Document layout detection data
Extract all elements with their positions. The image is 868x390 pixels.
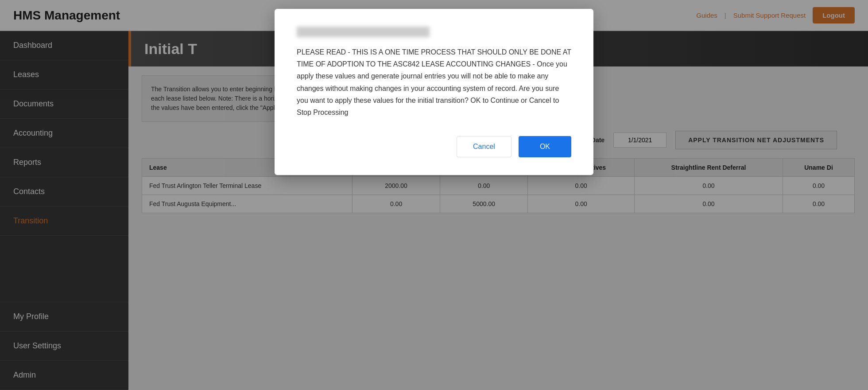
modal-footer: Cancel OK: [297, 136, 571, 157]
modal-blurred-header: [297, 27, 430, 37]
modal-overlay: PLEASE READ - THIS IS A ONE TIME PROCESS…: [0, 0, 868, 390]
modal-dialog: PLEASE READ - THIS IS A ONE TIME PROCESS…: [275, 9, 593, 175]
modal-cancel-button[interactable]: Cancel: [457, 136, 512, 157]
modal-body: PLEASE READ - THIS IS A ONE TIME PROCESS…: [297, 46, 571, 118]
modal-ok-button[interactable]: OK: [519, 136, 571, 157]
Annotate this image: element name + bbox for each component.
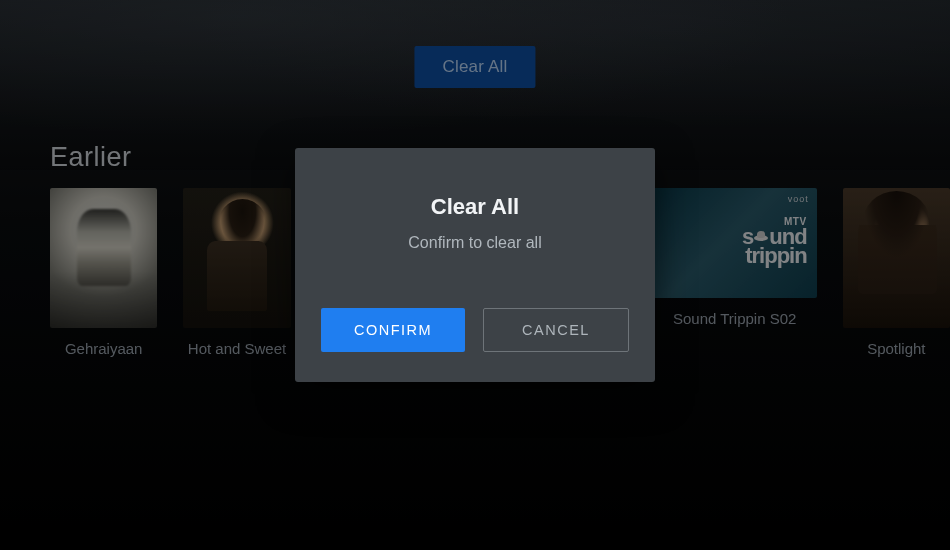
cancel-button[interactable]: CANCEL: [483, 308, 629, 352]
dialog-message: Confirm to clear all: [321, 234, 629, 252]
dialog-title: Clear All: [321, 194, 629, 220]
confirm-button[interactable]: CONFIRM: [321, 308, 465, 352]
dialog-actions: CONFIRM CANCEL: [321, 308, 629, 352]
app-root: Clear All Earlier Gehraiyaan Hot and Swe…: [0, 0, 950, 550]
clear-all-dialog: Clear All Confirm to clear all CONFIRM C…: [295, 148, 655, 382]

WHAT YOU ARE ASKED TO DO:
Repeat the records in full, precisely, and keep the pictures out.

ANSWER TO THE EXERCISE:
Extract all elements with their positions. The image is 868x390 pixels.
modal-footer: Cancel OK: [297, 136, 571, 157]
modal-blurred-header: [297, 27, 430, 37]
modal-overlay: PLEASE READ - THIS IS A ONE TIME PROCESS…: [0, 0, 868, 390]
modal-dialog: PLEASE READ - THIS IS A ONE TIME PROCESS…: [275, 9, 593, 175]
modal-cancel-button[interactable]: Cancel: [457, 136, 512, 157]
modal-body: PLEASE READ - THIS IS A ONE TIME PROCESS…: [297, 46, 571, 118]
modal-ok-button[interactable]: OK: [519, 136, 571, 157]
Annotate this image: element name + bbox for each component.
cancel-button[interactable]: CANCEL: [483, 308, 629, 352]
dialog-message: Confirm to clear all: [321, 234, 629, 252]
dialog-title: Clear All: [321, 194, 629, 220]
confirm-button[interactable]: CONFIRM: [321, 308, 465, 352]
dialog-actions: CONFIRM CANCEL: [321, 308, 629, 352]
app-root: Clear All Earlier Gehraiyaan Hot and Swe…: [0, 0, 950, 550]
clear-all-dialog: Clear All Confirm to clear all CONFIRM C…: [295, 148, 655, 382]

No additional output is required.